Right now, I'm sitting in Starbucks trying to recover from my evening. No, not partying. I spent the night with my (almost) 2 year old sleeping (aka tossing and turning and playing with my hair and picking at me) on me on the couch. I give you credit you co-sleeping parents. There's nothing like getting punched and kicked all night by a 25lb creature from another universe. Because honestly, in the middle of the night, kids are from another planet. Not only do they not grasp the concept of time, they have zero regard for anyone else. So because I spent the night (not) sleeping on the couch, my darling, angel 3 1/2 year old decided that 4:30 was a great time to break out of his room and grace his brother and me with his presence but promptly dropping a matchbox car on the floor while entering the living room. Needless to say, with my lack of sleep I was not a happy camper this morning... Which continued when I asked my midnight attacker to put his shoes on so we could leave the house- the boys to their grandma's and me to work. I get it kid, I really do, I hate shoes too. But it's 20 out and you need to wear them. And yes we're going to grandma's because I need to go to work, and no I don't care that you don't want to go because I don't want to go to work either. If my biggest issue in the morning was because I didn't want to go to work, I'd be pretty happy, but no, that's not my only worry.
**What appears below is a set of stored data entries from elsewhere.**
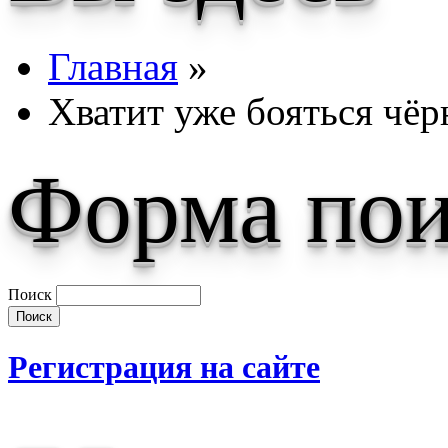
Главная
»
Хватит уже бояться чёр
Форма пои
Поиск
Регистрация на сайте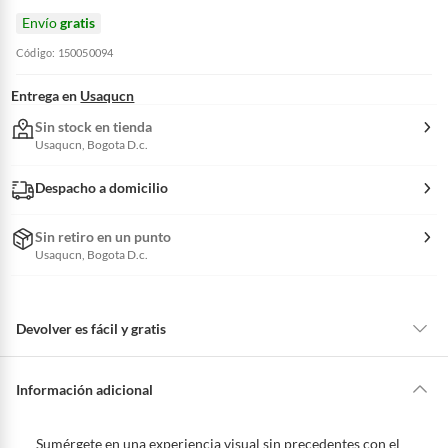
Envío
gratis
Código: 150050094
Entrega en
Usaqucn
Sin stock en tienda
Usaqucn, Bogota D.c.
Despacho a domicilio
Sin retiro en un punto
Usaqucn, Bogota D.c.
Devolver es fácil y gratis
Queremos que estés feliz con tu compra y que sientas nuestro respaldo
en todo momento. Por eso, como clientes cuentas con garantías y
Información adicional
derechos que puedes ejercer si necesitas hacer una devolución.
Tienes 5 días hábiles
para devolver por ley.
Sumérgete en una experiencia visual sin precedentes con el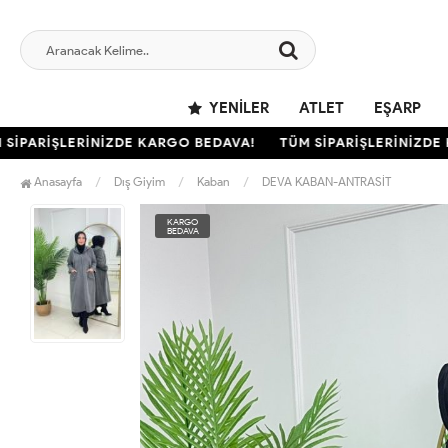
YENILER
ATLET
EŞARP
PARİŞLERİNİZDE KARGO BEDAVA!
TÜM SİPARİŞLERİNİZDE KA
Anasayfa
Dış Giyim
Kaban
DEVA KABAN-ANTRASİT
KARGO
BEDAVA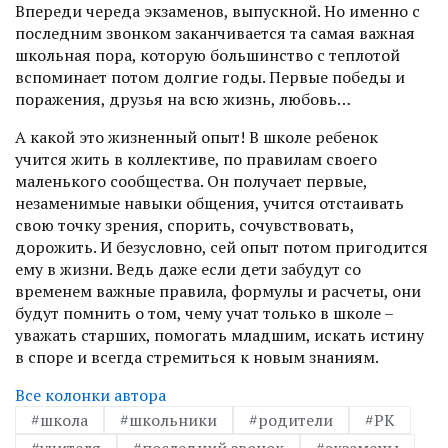
Впереди череда экзаменов, выпускной. Но именно с
последним звонком заканчивается та самая важная
школьная пора, которую большинство с теплотой
вспоминает потом долгие годы. Первые победы и
поражения, друзья на всю жизнь, любовь…
А какой это жизненный опыт! В школе ребенок
учится жить в коллективе, по правилам своего
маленького сообщества. Он получает первые,
незаменимые навыки общения, учится отстаивать
свою точку зрения, спорить, сочувствовать,
дорожить. И безус­ловно, сей опыт потом пригодится
ему в жизни. Ведь даже если дети забудут со
временем важные правила, формулы и расчеты, они
будут помнить о том, чему учат только в школе –
уважать старших, помогать младшим, искать истину
в споре и всегда стремиться к новым знаниям.
Все колонки автора
#школа
#школьники
#родители
#РК
#учителя
#последний звонок
#экзамены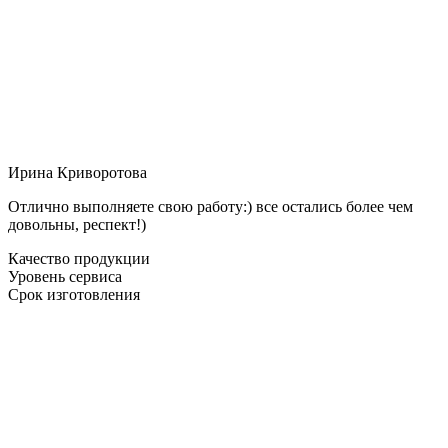
Ирина Криворотова
Отлично выполняете свою работу:) все остались более чем
довольны, респект!)
Качество продукции
Уровень сервиса
Срок изготовления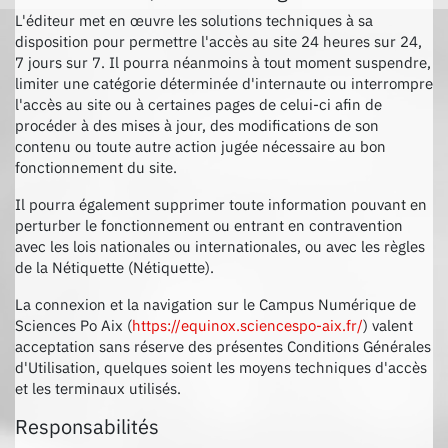
L'éditeur met en œuvre les solutions techniques à sa
disposition pour permettre l'accès au site 24 heures sur 24,
7 jours sur 7. Il pourra néanmoins à tout moment suspendre,
limiter une catégorie déterminée d'internaute ou interrompre
l'accès au site ou à certaines pages de celui-ci afin de
procéder à des mises à jour, des modifications de son
contenu ou toute autre action jugée nécessaire au bon
fonctionnement du site.
Il pourra également supprimer toute information pouvant en
perturber le fonctionnement ou entrant en contravention
avec les lois nationales ou internationales, ou avec les règles
de la Nétiquette (Nétiquette).
La connexion et la navigation sur le Campus Numérique de
Sciences Po Aix (
https://equinox.sciencespo-aix.fr/
) valent
acceptation sans réserve des présentes Conditions Générales
d'Utilisation, quelques soient les moyens techniques d'accès
et les terminaux utilisés.
Responsabilités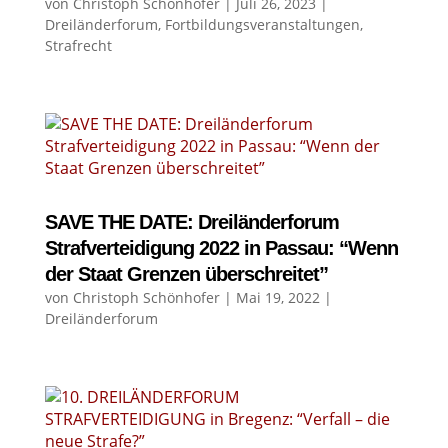
von
Christoph Schönhofer
|
Juli 26, 2023
|
Dreiländerforum
,
Fortbildungsveranstaltungen
,
Strafrecht
SAVE THE DATE: Dreiländerforum
Strafverteidigung 2022 in Passau: “Wenn
der Staat Grenzen überschreitet”
von
Christoph Schönhofer
|
Mai 19, 2022
|
Dreiländerforum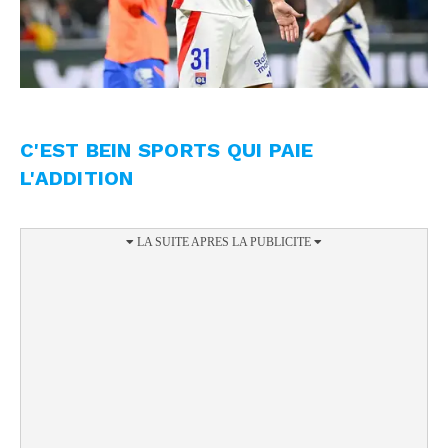
C'EST BEIN SPORTS QUI PAIE
L'ADDITION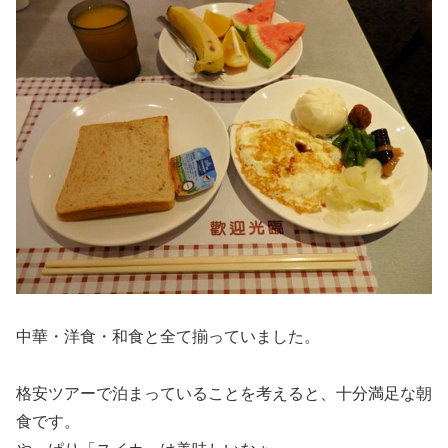
中華・洋食・和食と全て揃っていました。
格安ツアーで泊まっていることを考えると、十分満足な朝
食です。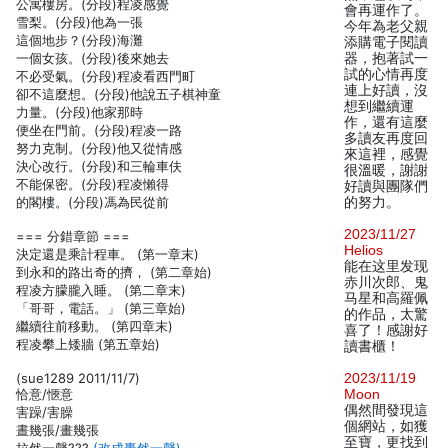
公寓樓房。(分段)程凌感覺
會再運作了。
雪梨。(分段)他為一張
今年為老父親
這個地步？(分段)海灘
添購電子閱讀
一個女孩。(分段)後來她去
器，抱著試一
試的心情再度
不必受氣。(分段)程凌看西門町
連上好讀，沒
卻不這麼想。(分段)他說五子棋神童
想到繼續運
力量。(分段)他家那時
作，還有這麼
便坐在門前。(分段)程凌一路
多讀友再度回
努力克制。(分段)他又從情感
來這裡，感覺
決心改行。(分段)和三輪車伕
很溫暖，謝謝
不能保密。(分段)程凌懶得
好讀與團隊們
的閣樓。(分段)馮為民從前
的努力。
2023/11/27
=== 分錯章節 ===
Helios
決定還是乘計程車。 (第一章末)
能在这里发现
到永和的路出奇的擠， (第二章始)
赤川次郎、鬼
程凌方朦朧入睡。 (第二章末)
马星和高羅佩
「哥哥，電話。」 (第三章始)
的作品，太驚
繼續往前移動。 (第四章末)
喜了！感謝好
程凌攀上矮牆 (第五章始)
讀書櫃！
(sue1289 2011/11/7)
2023/11/19
恰意/愜意
Moon
偶然間發現這
害躁/害臊
個網站，如獲
晝幾張/畫幾張
至寶，更找到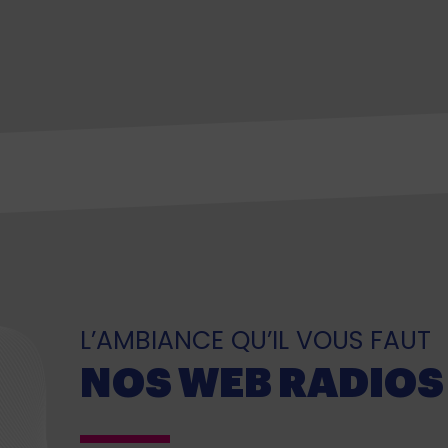
L’AMBIANCE QU’IL VOUS FAUT
NOS WEB RADIOS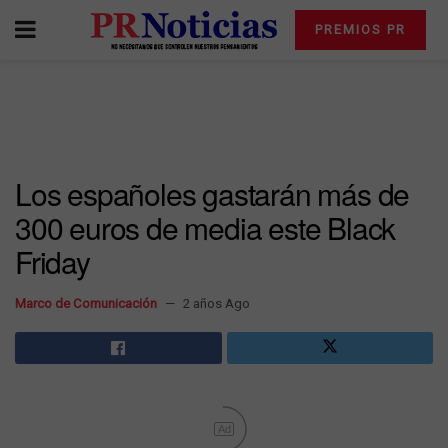
PREMIOS PR
Los españoles gastarán más de
300 euros de media este Black
Friday
Marco de Comunicación
2 años Ago
Ad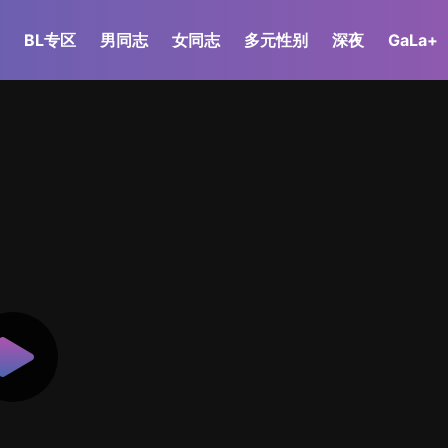
BL专区
男同志
女同志
多元性别
深夜
GaLa+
Everyone says that the second you become a parent your life changes. It does. But not in the way you think. You have these little people (or one little person) and they are now the center of your universe. Which is awesome. I'd tend to think of myself as a pretty independent person, I don't really require a lot of attention and usually don't need anyone to help in my day to day. With these little humanoid creatures I'm told I had a hand in creating, I am constantly needed, called, picked at, pulled at, but more importantly, told that I'm loved, hugged and once again needed. Not only have I become a personal servant to two little tyrants, I am the booboo kisser and the owie-make-better-er. You constantly have to worry if your kid(s) poop during the day, if they're getting enough to eat, if they're eating too much, are they growing, are the things they are doing normal? How long does teething really last? How much dirt can one kid really consume without internal organ failure? Is there some rare condition that can contract from dipping their ice cream cone in ketchup and bbq sauce- because ew. Am I messing you up in ways that are irreparable? Are you going to grow up to be a good person? I'm doing all that I can to make sure they grow up in an environment that encourages talking out our problems but some days, I just want to sit on the floor and cry just as long as they do... But parents are supposed to have self control, right? nah. We're just doing what we think is right. Don't get caught up in the facebook syndrome of comparing yourself and your life to others. What works for you might not work for everyone. Someone will always have something negative to say about the way you do things and anyone who tells you that parenting is a piece of cake is full of crap-o-la. What I wouldn't give to be a fly on the wall during their average day- I bet it's not all sunshine and unicorns. I too often watch others tear each other down, I'm an Instagram girl (@jenmiller23) and the amount of negative comments I see on other's photos is horrifying. I use mine to keep in touch, to share funny tidbits of my life. I'm not perfect, I'll never claim to be. I'm just doing what we're all doing - #wingingit.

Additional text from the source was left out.